Jurors determined that in each of the 17 murders that mitigating circumstances outweighed aggravating factors, so the death penalty was not supported.

He will be sentenced next month.

The prosecution during the three-month sentencing trial had argued Cruz's crime was both premeditated as well as heinous and cruel, which are among the criteria that Florida law establishes for deciding on a death sentence.

Cruz's defence team had acknowledged the severity of his crimes, but asked jurors to consider mitigating factors, including life-long mental health disorders resulting from his biological mother's substance abuse during pregnancy.

Under Florida law, a death sentence could only have been handed down if jurors had unanimously recommended he be executed.
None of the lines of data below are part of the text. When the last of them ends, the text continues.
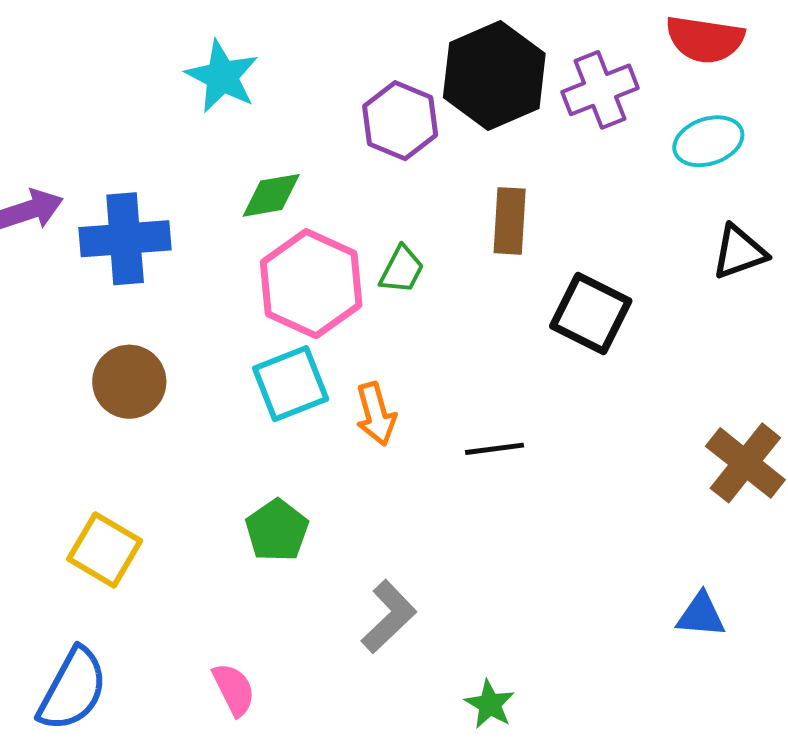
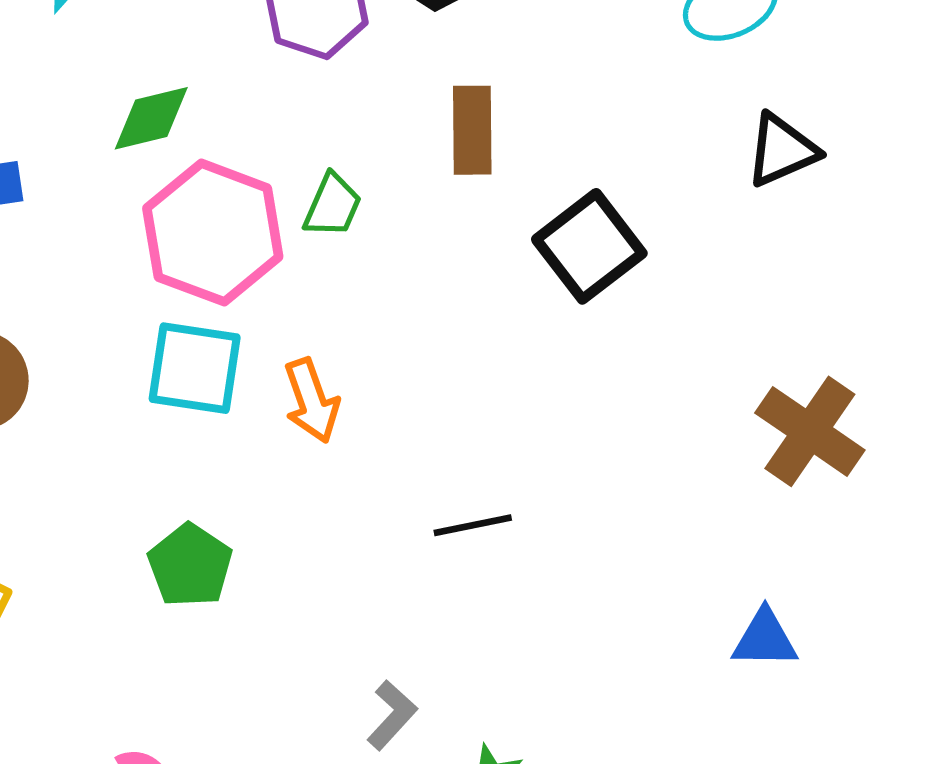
black square: (591, 314) -> (589, 246), turned 30
cyan square: (291, 384) -> (195, 368), turned 34
black line: (495, 449) -> (473, 525), moved
gray L-shape: (389, 617) -> (392, 715), moved, size x0.7

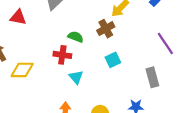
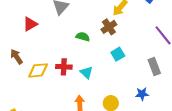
red triangle: (18, 17) -> (30, 24), turned -35
red cross: (62, 55) -> (64, 67), moved

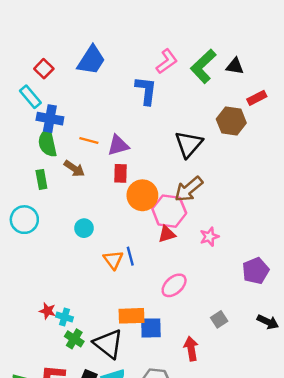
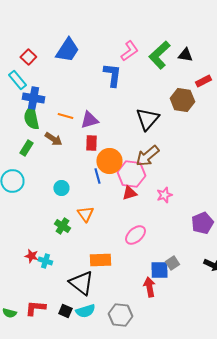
green rectangle: (41, 179) -> (26, 148), turned 42
blue line: (130, 256) -> (97, 176), moved
blue square: (151, 328) -> (159, 270), moved
green cross: (74, 339) -> (62, 226), moved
The only other option was life in prison.

Cruz, who was a 19-year-old expelled former student of the school, had apologised for his crimes and asked to be given a life sentence without the possibility of parole in order to dedicate his life to helping others.

The sentencing proceedings included testimony from survivors of the shooting, as well as mobile phone videos in which terrified students cried for help or spoke in hushed whispers as they hid.

The Parkland shooting had led to renewed calls for tighter gun control in the United States.

US gun violence gained renewed attention following mass shootings this year at a school in Uvalde, Texas, that left 19 children and two teachers dead, and another at a supermarket in Buffalo, New York, that killed ten people.

US President Joe Biden in June signed the first major federal gun reform legislation in three decades, which he called a rare bipartisan achievement.